3. No Turso support. I wanted to build local-first apps — data lives on disk, works offline, but syncs to a cloud database when connected. Turso's embedded replica mode does exactly this, but @tauri-apps/plugin-sql has no concept of it.
Why libsql
libsql is Turso's fork of SQLite. For the purposes of a Tauri plugin, it offers three things the standard sqlite3 crate doesn't:
-
Native encryption via the
encryptionfeature flag — AES-256-CBC, no extra native libraries - Embedded replica mode — local SQLite file that syncs bidirectionally with Turso cloud
- A clean async Rust API with a builder pattern that makes the three modes (local, replica, remote) easy to configure
The Rust API looks like this:
// Local only
let db = Builder::new_local("myapp.db").build().await?;
// Embedded replica (local file + Turso sync)

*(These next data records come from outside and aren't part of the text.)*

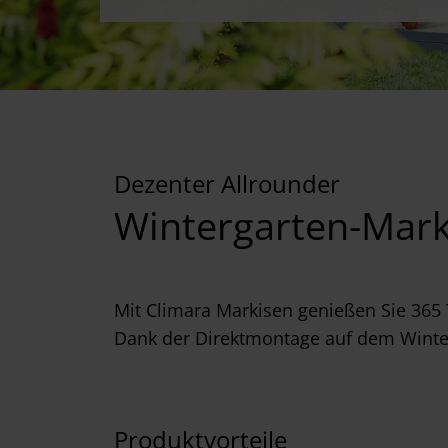
Dezenter Allrounder
Wintergarten-Mark
Mit Climara Markisen genießen Sie 365 
Dank der Direktmontage auf dem Winterg
Produktvorteile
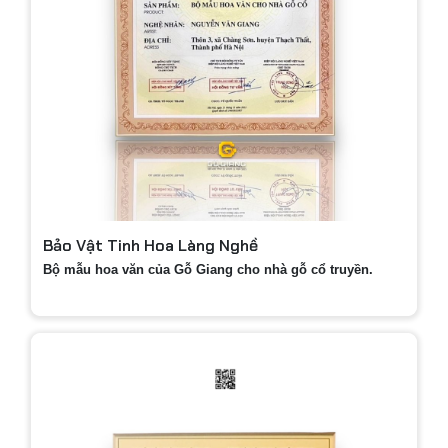
Bảo Vật Tinh Hoa Làng Nghề
Bộ mẫu hoa văn của Gỗ Giang cho nhà gỗ cổ truyền.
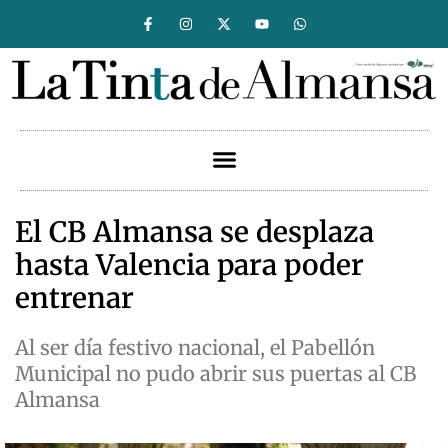
El CB Almansa se desplaza
hasta Valencia para poder
entrenar
Al ser día festivo nacional, el Pabellón
Municipal no pudo abrir sus puertas al CB
Almansa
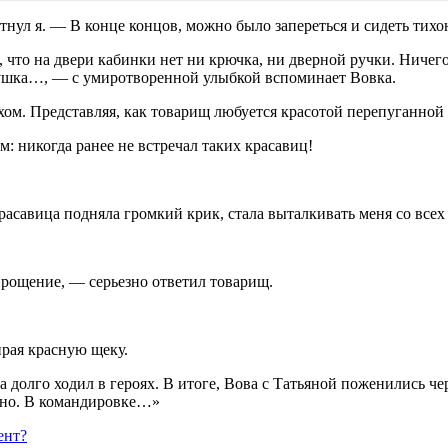
нул я. — В конце концов, можно было запереться и сидеть тихо
, что на двери кабинки нет ни крючка, ни дверной ручки. Ничег
евушка…, — с умиротворенной улыбкой вспоминает Вовка.
хом. Представляя, как товарищ любуется красотой перепуганной
: никогда ранее не встречал таких красавиц!
асавица подняла громкий крик, стала выталкивать меня со всех 
 прощение, — серьезно ответил товарищ.
ирая красную щеку.
 долго ходил в героях. В итоге, Вова с Татьяной поженились че
айно. В командировке…»
ент?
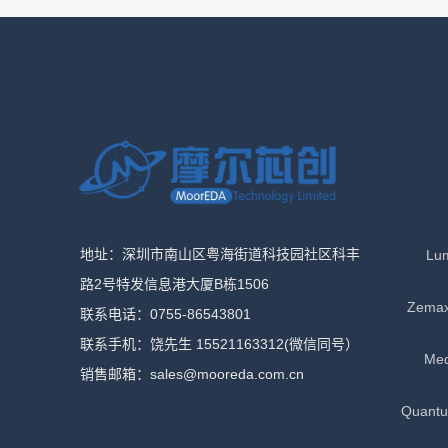
地址：深圳市南山区粤海街道科技园社区科丰
Lu
路2号特发信息港大厦B栋1506
Zema
联系电话：0755-86543801
联系手机：饶先生 15521163312(微信同号）
Me
销售邮箱：sales@mooreda.com.cn
Quan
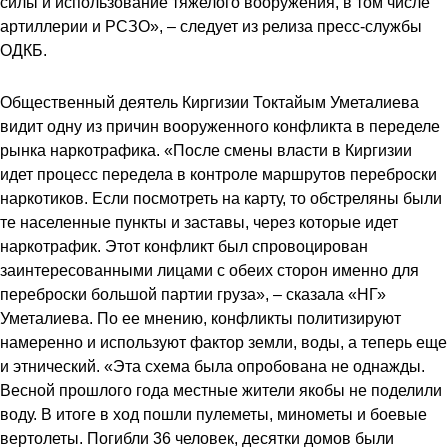
силы и использование тяжелого вооружения, в том числе
артиллерии и РСЗО», – следует из релиза пресс-службы
ОДКБ.
Общественный деятель Киргизии Токтайым Уметалиева
видит одну из причин вооруженного конфликта в переделе
рынка наркотрафика. «После смены власти в Киргизии
идет процесс передела в контроле маршрутов переброски
наркотиков. Если посмотреть на карту, то обстреляны были
те населенные пункты и заставы, через которые идет
наркотрафик. Этот конфликт был спровоцирован
заинтересованными лицами с обеих сторон именно для
переброски большой партии груза», – сказала «НГ»
Уметалиева. По ее мнению, конфликты политизируют
намеренно и используют фактор земли, воды, а теперь еще
и этнический. «Эта схема была опробована не однажды.
Весной прошлого года местные жители якобы не поделили
воду. В итоге в ход пошли пулеметы, минометы и боевые
вертолеты. Погибли 36 человек, десятки домов были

let db = Builder::new_remote_replica("local.db", "libsql://mydb.turso.io", "token")
.build().await?;
// Initial sync on connect
db.sync().await?;
Making Drizzle Work in a WebView
Drizzle has a lesser-known driver called sqlite-proxy. Instead of opening a database file directly, you give Drizzle a callback function. Drizzle generates SQL queries, calls your function with them, and you return the results. It was designed for HTTP-based SQLite proxies, but it works perfectly for Tauri's invoke() pattern.
import { drizzle } from "drizzle-orm/sqlite-proxy";
import { invoke } from "@tauri-apps/api/core";
const proxy = async (sql: string, params: unknown[], method: string) => {
if (method === "run") {
const result = await invoke("plugin:libsql|execute", { db: path, query: sql, values: params });
return { rows: [] };
}
const rows = await invoke("plugin:libsql|select", { db: path, query: sql, values: params });
return { rows: rows.map(Object.values) };
};
const db = drizzle(proxy, { schema });
The plugin exports createDrizzleProxy(path) which wraps this pattern. You get full Drizzle — type-safe queries, joins, transactions, all of it — running against a local SQLite file via Rust, inside a Tauri WebView.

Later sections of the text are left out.